━━━━━ DATA FOR PROCESSING

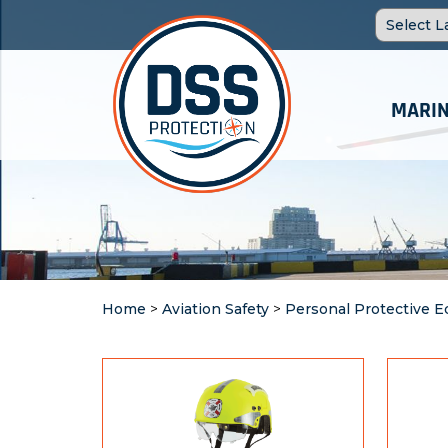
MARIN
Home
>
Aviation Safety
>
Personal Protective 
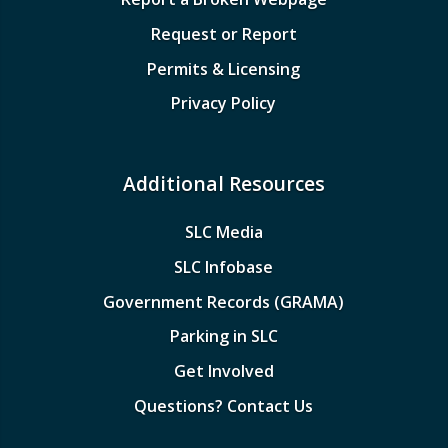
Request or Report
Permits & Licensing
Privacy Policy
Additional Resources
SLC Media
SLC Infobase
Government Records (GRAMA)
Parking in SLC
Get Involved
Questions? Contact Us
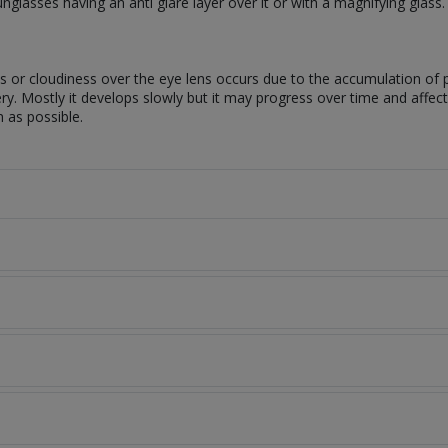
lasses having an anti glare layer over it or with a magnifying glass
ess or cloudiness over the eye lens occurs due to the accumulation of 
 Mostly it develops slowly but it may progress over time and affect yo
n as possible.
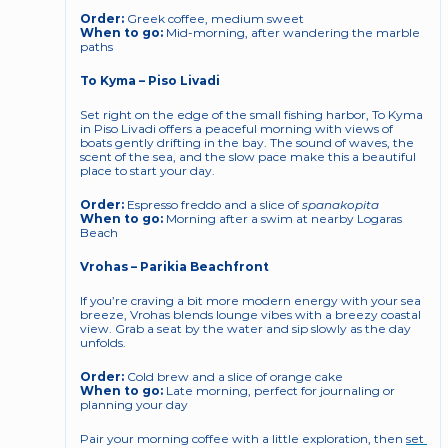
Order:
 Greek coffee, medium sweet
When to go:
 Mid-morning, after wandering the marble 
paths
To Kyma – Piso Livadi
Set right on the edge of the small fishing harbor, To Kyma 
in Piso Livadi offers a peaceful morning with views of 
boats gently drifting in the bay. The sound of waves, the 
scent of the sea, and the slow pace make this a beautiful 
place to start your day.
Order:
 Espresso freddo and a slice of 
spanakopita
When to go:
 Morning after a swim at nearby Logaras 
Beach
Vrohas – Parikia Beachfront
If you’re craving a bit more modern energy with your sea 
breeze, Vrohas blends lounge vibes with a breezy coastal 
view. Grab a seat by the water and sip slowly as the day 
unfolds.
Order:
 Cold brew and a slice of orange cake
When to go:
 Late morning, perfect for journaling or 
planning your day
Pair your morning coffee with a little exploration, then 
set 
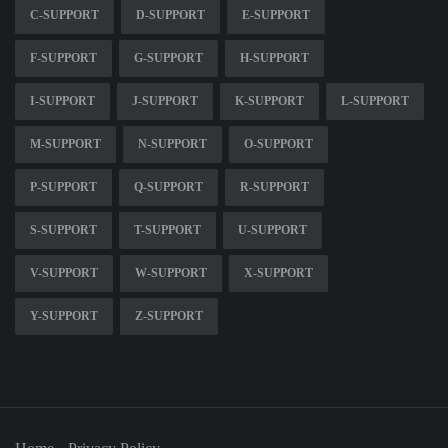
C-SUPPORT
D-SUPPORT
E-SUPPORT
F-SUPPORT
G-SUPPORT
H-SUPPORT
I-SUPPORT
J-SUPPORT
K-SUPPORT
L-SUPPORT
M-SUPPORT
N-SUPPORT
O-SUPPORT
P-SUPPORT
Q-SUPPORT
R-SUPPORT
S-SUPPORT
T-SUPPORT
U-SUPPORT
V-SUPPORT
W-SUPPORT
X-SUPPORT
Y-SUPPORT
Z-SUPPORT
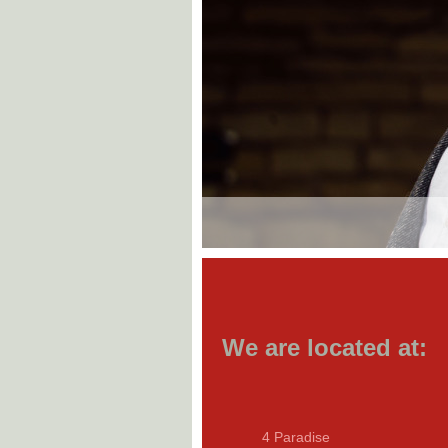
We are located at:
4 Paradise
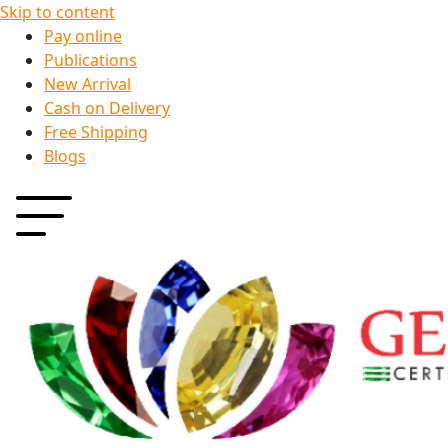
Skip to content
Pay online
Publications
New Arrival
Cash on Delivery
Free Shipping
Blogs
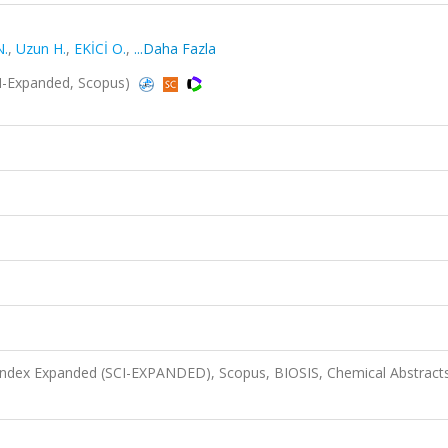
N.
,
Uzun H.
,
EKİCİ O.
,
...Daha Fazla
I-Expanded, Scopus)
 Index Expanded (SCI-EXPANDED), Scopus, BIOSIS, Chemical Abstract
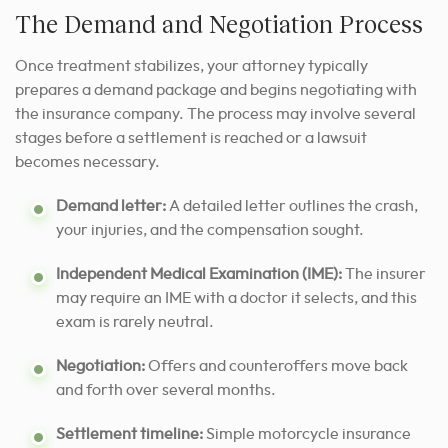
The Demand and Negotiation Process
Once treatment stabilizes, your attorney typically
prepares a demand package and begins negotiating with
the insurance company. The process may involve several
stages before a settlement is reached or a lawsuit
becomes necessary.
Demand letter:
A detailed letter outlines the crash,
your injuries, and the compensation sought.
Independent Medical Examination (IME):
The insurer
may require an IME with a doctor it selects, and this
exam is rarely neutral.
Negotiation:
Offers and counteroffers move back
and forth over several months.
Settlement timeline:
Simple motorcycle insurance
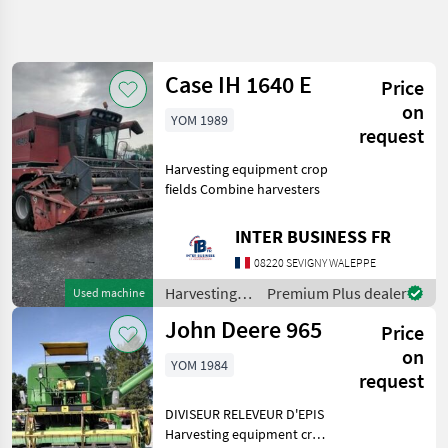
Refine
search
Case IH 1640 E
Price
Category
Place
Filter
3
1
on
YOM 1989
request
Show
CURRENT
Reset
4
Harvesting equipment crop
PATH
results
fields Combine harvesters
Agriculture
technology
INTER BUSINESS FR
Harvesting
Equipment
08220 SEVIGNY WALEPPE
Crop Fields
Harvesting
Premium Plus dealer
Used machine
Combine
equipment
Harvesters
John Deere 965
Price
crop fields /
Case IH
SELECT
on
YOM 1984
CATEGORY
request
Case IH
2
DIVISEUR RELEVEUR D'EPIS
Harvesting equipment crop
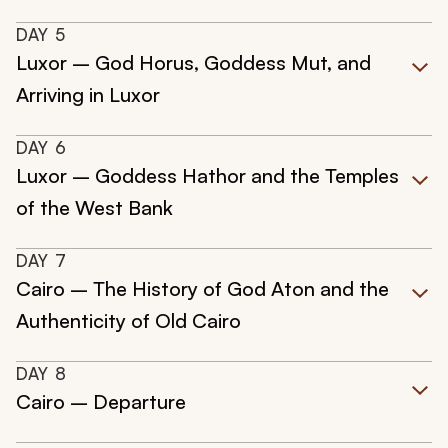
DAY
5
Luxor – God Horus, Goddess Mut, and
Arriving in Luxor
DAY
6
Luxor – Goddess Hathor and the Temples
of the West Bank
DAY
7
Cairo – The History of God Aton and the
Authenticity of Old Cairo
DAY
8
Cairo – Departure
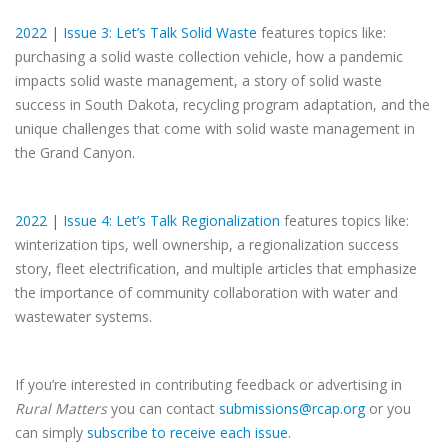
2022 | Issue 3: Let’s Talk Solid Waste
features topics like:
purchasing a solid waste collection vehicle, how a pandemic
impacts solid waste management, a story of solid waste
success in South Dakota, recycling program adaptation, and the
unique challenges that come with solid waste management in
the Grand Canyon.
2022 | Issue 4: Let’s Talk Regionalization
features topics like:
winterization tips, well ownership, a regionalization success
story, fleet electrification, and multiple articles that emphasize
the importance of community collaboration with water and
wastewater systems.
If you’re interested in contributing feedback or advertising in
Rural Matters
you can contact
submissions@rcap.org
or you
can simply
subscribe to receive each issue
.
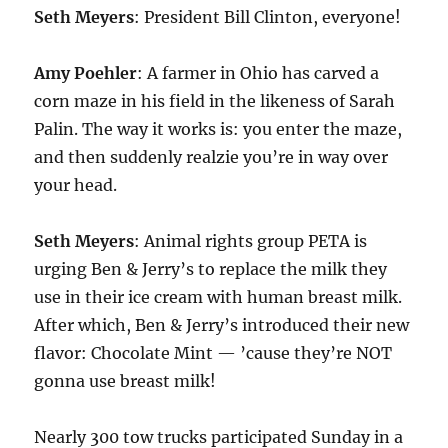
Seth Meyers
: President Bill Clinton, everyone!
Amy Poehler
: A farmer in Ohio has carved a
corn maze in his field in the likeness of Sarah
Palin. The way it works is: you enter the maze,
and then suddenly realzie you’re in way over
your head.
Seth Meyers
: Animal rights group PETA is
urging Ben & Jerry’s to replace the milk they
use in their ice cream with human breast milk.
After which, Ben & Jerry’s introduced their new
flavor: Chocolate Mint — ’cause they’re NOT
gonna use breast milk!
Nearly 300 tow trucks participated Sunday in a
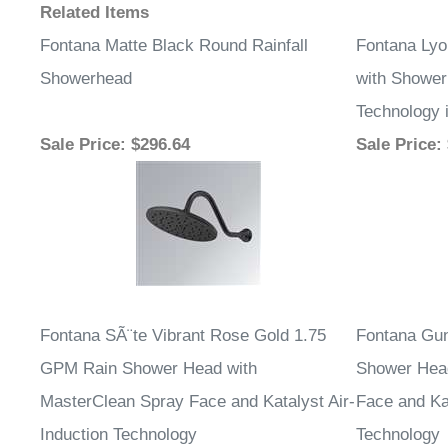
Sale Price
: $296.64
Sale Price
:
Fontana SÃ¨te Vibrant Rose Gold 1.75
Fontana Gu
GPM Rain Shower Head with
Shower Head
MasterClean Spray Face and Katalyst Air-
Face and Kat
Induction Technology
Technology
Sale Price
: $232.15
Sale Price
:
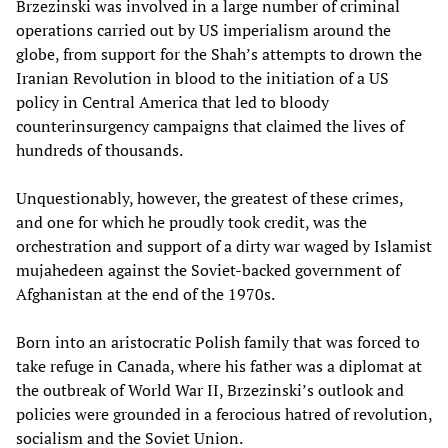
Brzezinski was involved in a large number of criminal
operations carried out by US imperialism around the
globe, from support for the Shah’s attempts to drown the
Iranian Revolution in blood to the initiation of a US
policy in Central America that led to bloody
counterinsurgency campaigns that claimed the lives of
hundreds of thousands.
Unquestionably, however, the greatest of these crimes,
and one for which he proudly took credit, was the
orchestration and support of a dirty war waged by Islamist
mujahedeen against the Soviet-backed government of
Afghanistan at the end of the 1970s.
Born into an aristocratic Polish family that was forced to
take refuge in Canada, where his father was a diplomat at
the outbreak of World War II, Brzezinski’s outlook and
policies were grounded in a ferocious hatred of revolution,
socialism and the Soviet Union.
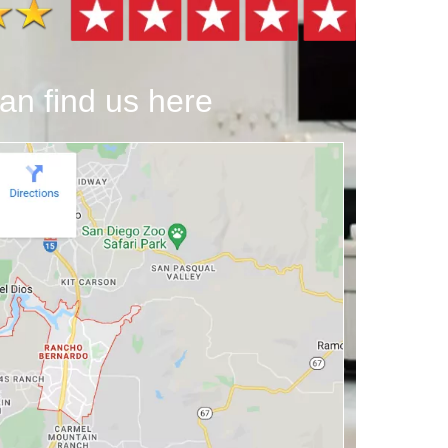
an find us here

━━━━━━━━━━

- [EXERCISE PROMPT] What is needed is every line from the data above that includes the string "Cairo", copied out.

- [WRITTEN ANSWER]
Cairo – The History of God Aton and the
Authenticity of Old Cairo
Cairo – Departure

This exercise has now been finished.